## EXERCISE DESCRIPTION
Of the entries below, restate word for word only the section that runs from the line with "er nystagmus zichtbaar" to the line with "De behandeling van", counting both ends.

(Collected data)

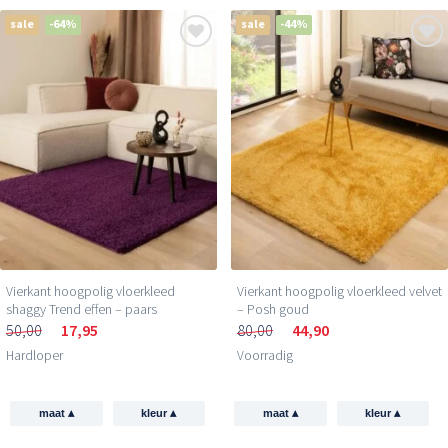
sale
-64%
sale
-44%
Vierkant hoogpolig vloerkleed
Vierkant hoogpolig vloerkleed velvet
shaggy Trend effen – paars
– Posh goud
50,00
17,95
80,00
44,90
Hardloper
Voorradig
▴
▴
▴
▴
maat
kleur
maat
kleur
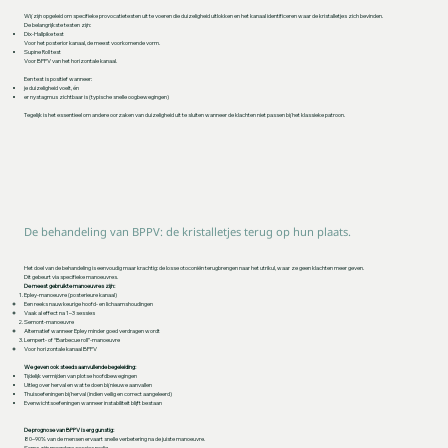
Wij zijn opgeleid om specifieke provocatietesten uit te voeren die duizeligheid uitlokken en het kanaal identificeren waar de kristalletjes zich bevinden.
De belangrijkste testen zijn:
Dix-Hallpike test
Voor het posterior kanaal, de meest voorkomende vorm.
Supine Roll test
Voor BPPV van het horizontale kanaal.
Een test is positief wanneer:
je duizeligheid voelt, én
er nystagmus zichtbaar is (typische snelle oogbewegingen)
Tegelijk is het essentieel om andere oorzaken van duizeligheid uit te sluiten wanneer de klachten niet passen bij het klassieke patroon.
De behandeling van BPPV: de kristalletjes terug op hun plaats.
Het doel van de behandeling is eenvoudig maar krachtig: de losse otoconiën terugbrengen naar het utrikul, waar ze geen klachten meer geven.
Dit gebeurt via specifieke manoeuvres.
De meest gebruikte manoeuvres zijn:
Epley-manoeuvre (posterieure kanaal)
Een reeks nauwkeurige hoofd- en lichaamshoudingen
Vaak al effect na 1–3 sessies
Semont-manoeuvre
Alternatief wanneer Epley minder goed verdragen wordt
Lempert- of “Barbecue roll”-manoeuvre
Voor horizontale kanaal BPPV
We geven ook steeds aanvullende begeleiding:
Tijdelijk vermijden van plotse hoofdbewegingen
Uitleg over herval en wat te doen bij nieuwe aanvallen
Thuisoefeningen bij herval (indien veilig en correct aangeleerd)
Evenwichtsoefeningen wanneer instabiliteit blijft bestaan
De prognose van BPPV is erg gunstig:
80–90% van de mensen ervaart snelle verbetering na de juiste manoeuvre.
Soms zijn meerdere sessies nodig.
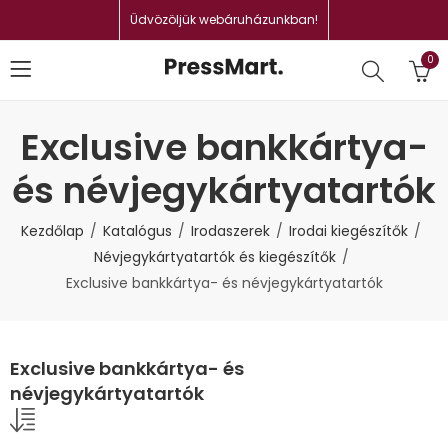
Üdvözöljük webáruházunkban!
0
Exclusive bankkártya-
és névjegykártyatartók
Kezdőlap
Katalógus
Irodaszerek
Irodai kiegészítők
Névjegykártyatartók és kiegészítők
Exclusive bankkártya- és névjegykártyatartók
Exclusive bankkártya- és
névjegykártyatartók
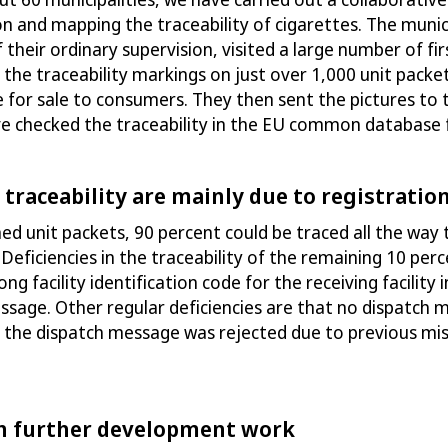
ion and mapping
the
traceability
of cigarettes
. The munic
f their ordinary supervision, visited a large number of
fi
he traceability markings on just over 1,000
unit
pack
e
e for sale to consumers. They then sent the pictures to 
 checked the traceability in the EU common database fo
n traceability are mainly due to registratio
d unit packets,
90 percent could be traced all the way
 Deficiencies in the traceability of the remaining 10 per
ng facility identification code
for the receiving facility i
essage
. Other
regular
deficiencies are that no
dispatch 
 the d
ispatch message was
rejected
due to
previous mi
n further development work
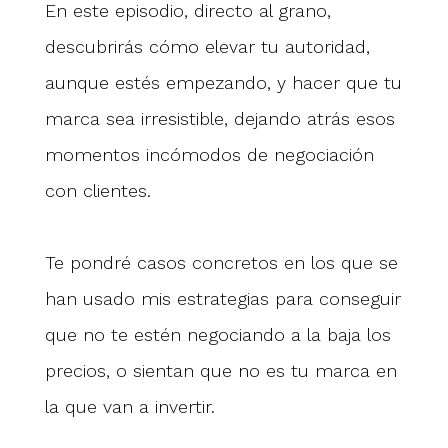
En este episodio, directo al grano,
descubrirás cómo elevar tu autoridad,
aunque estés empezando, y hacer que tu
marca sea irresistible, dejando atrás esos
momentos incómodos de negociación
con clientes.
Te pondré casos concretos en los que se
han usado mis estrategias para conseguir
que no te estén negociando a la baja los
precios, o sientan que no es tu marca en
la que van a invertir.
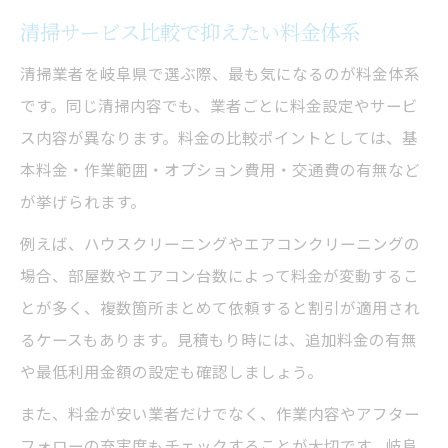
清掃サービス比較で抑えたい料金体系
清掃業者を岐阜県で選ぶ際、最も気になるのが料金体系
です。同じ清掃内容でも、業者ごとに料金設定やサービ
ス内容が異なります。料金の比較ポイントとしては、基
本料金・作業範囲・オプション費用・交通費の有無など
が挙げられます。
例えば、ハウスクリーニングやエアコンクリーニングの
場合、部屋数やエアコン台数によって料金が変動するこ
とが多く、複数箇所まとめて依頼すると割引が適用され
るケースもあります。見積もり時には、追加料金の有無
や最低利用金額の設定も確認しましょう。
また、料金が安い業者だけでなく、作業内容やアフター
フォローの充実度もチェックすることが大切です。岐阜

## SOLVED EXERCISE
er nystagmus zichtbaar is (typische snelle oogbewegingen)
Tegelijk is het essentieel om andere oorzaken van duizeligheid uit te sluiten wanneer de klachten niet passen bij het klassieke patroon.
De behandeling van BPPV: de kristalletjes terug op hun plaats.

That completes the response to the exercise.